The fluorescence titration experiment (Fig. 5a) of TEPA-β-CD–L with Al3+ was performed in aqueous media (pH = 7.2) at room temperature. Upon the addition of Al3+, the fluorescence signal at 405 nm significantly changed (decreased and red shifted). Thus, it is clear that the binding between TEPA-β-CD–L and Al3+ induces a fluorescence change in the TEPA-β-CD–L sensor. It is also obvious that the fluorescence change is accompanied by a fluorescence emission wavelength shift from 405 nm to 425 nm. As shown in Fig. 5b, the association constant between TEPA-β-CD–L and Al3+ was estimated to be 5.84 × 104 M−1 in aqueous media (pH = 7.2) by fitting the data to the Benesi–Hildebrand expression with a good linear relationship. In addition, the detection limit of the sensor toward Al3+ was also tested via fluorescence spectroscopy, and the detection limit was as low as 0.1 micromolar in aqueous media.
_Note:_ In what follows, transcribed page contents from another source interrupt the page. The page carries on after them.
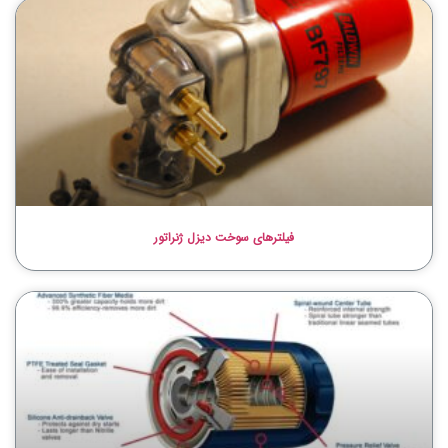
فیلترهای سوخت دیزل ژنراتور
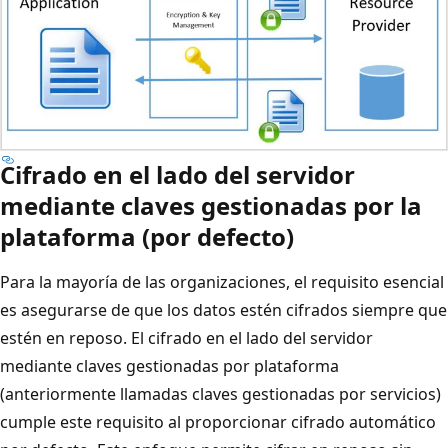
Cifrado en el lado del servidor
mediante claves gestionadas por la
plataforma (por defecto)
Para la mayoría de las organizaciones, el requisito esencial
es asegurarse de que los datos estén cifrados siempre que
estén en reposo. El cifrado en el lado del servidor
mediante claves gestionadas por plataforma
(anteriormente llamadas claves gestionadas por servicios)
cumple este requisito al proporcionar cifrado automático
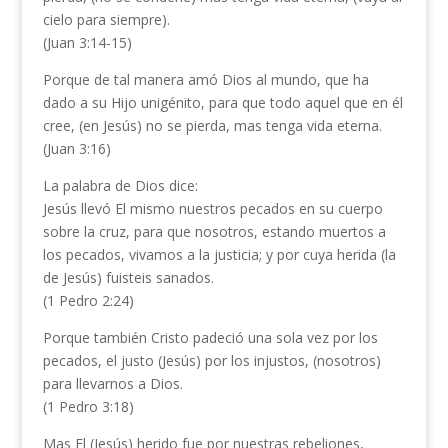
cielo para siempre).
(Juan 3:14-15)
Porque de tal manera amó Dios al mundo, que ha
dado a su Hijo unigénito, para que todo aquel que en él
cree, (en Jesús) no se pierda, mas tenga vida eterna.
(Juan 3:16)
La palabra de Dios dice:
Jesús llevó El mismo nuestros pecados en su cuerpo
sobre la cruz, para que nosotros, estando muertos a
los pecados, vivamos a la justicia; y por cuya herida (la
de Jesús) fuisteis sanados.
(1 Pedro 2:24)
Porque también Cristo padeció una sola vez por los
pecados, el justo (Jesús) por los injustos, (nosotros)
para llevarnos a Dios.
(1 Pedro 3:18)
Mas El (Jesús) herido fue por nuestras rebeliones,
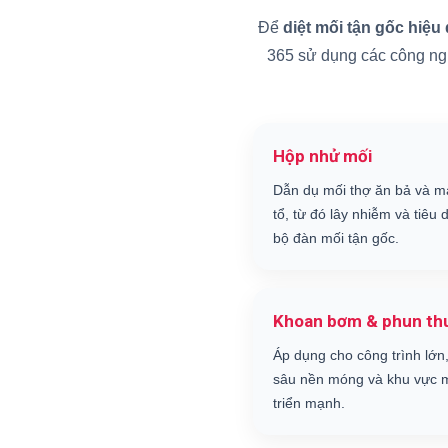
Để
diệt mối tận gốc hiệu
365 sử dụng các công nghệ
Hộp nhử mối
Dẫn dụ mối thợ ăn bả và m
tổ, từ đó lây nhiễm và tiêu d
bộ đàn mối tận gốc.
Khoan bơm & phun th
Áp dụng cho công trình lớn,
sâu nền móng và khu vực m
triển mạnh.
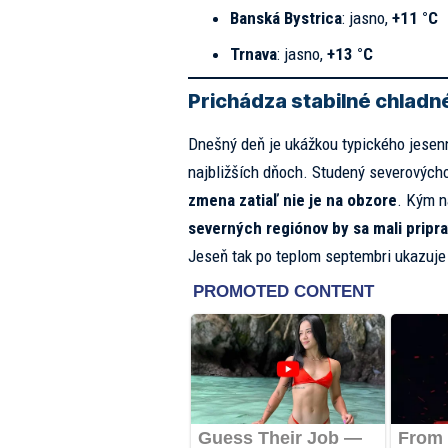
Banská Bystrica
: jasno,
+11 °C
Trnava
: jasno,
+13 °C
Prichádza stabilné chladn
Dnešný deň je ukážkou typického jesen
najbližších dňoch. Studený severových
zmena zatiaľ nie je na obzore
. Kým n
severných regiónov by sa mali pripra
Jeseň tak po teplom septembri ukazuje s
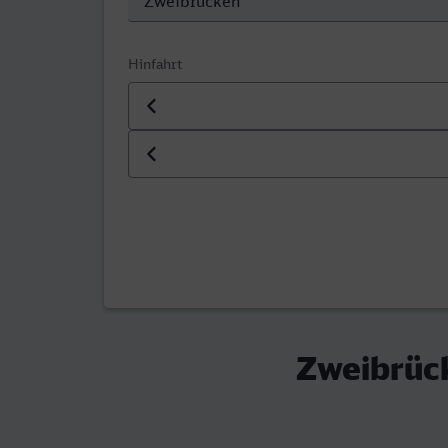
Hinfahrt
Datum der Hinfahrt
Uhrzeit der Hinfahrt
Zweibrück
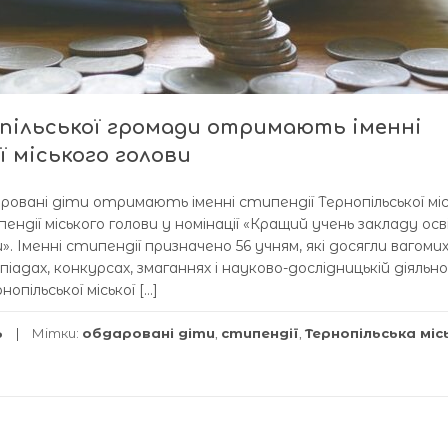
пільської громади отримають іменні
ї міського голови
ровані діти отримають іменні стипендії Тернопільської міс
пендії міського голови у номінації «Кращий учень закладу ос
Іменні стипендії призначено 56 учням, які досягли вагоми
іадах, конкурсах, змаганнях і науково-дослідницькій діяльно
пільської міської […]
ь
Мітки:
обдаровані діти
,
стипендії
,
Тернопільська міс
image file: c7ra06915d-f5.tif
Fig. 5 Fluorescence titration experiment (a) and binding constant from the linear Benesi–Hildebrand expression (b).

As an important recognition unit, Schiff-base molecules have been widely used for the development of fluorescent sensors based on various sensing mechanisms. From the fluorescence behaviour of the sensor toward Al3+, its sensing mechanism was preliminarily concluded. TEPA-β-CD–L exhibits blue fluorescence, and after the addition of Al3+, green fluorescence appears, accompanied by a red shift of its emissive wavelength. Based on this fluorescence activity, the fluorescence resonance energy transfer mechanism is applicable to the sensing process of the sensor binding to Al3+.

UV-vis spectrum investigation

The UV-vis absorption titration spectrum in aqueous media (pH = 7.2) was examined to evidence the interactions between TEPA-β-CD–L and Al3+ (Fig. 6). In the absorption spectrum in the presence of Al3+, the absorption peaks show a significant blue shift at 395 nm and 325 nm (n–π*) with an evident increase in the absorption intensity. This can be attributed to the formation of a stable complex of Al3+ with TEPA-β-CD–L. In addition, the absorption peak (π–π*) intensity at 205 nm decreased gradually with the addition of Al3+ accompanied by a red shift in the peak position; this clearly indicated the coordination of Al3+ with the hydroxyl group (auxochrome) from L.
image file: c7ra06915d-f6.tif
Fig. 6 UV-vis addition spectra of TEPA-β-CD–L with Al3+ in aqueous media.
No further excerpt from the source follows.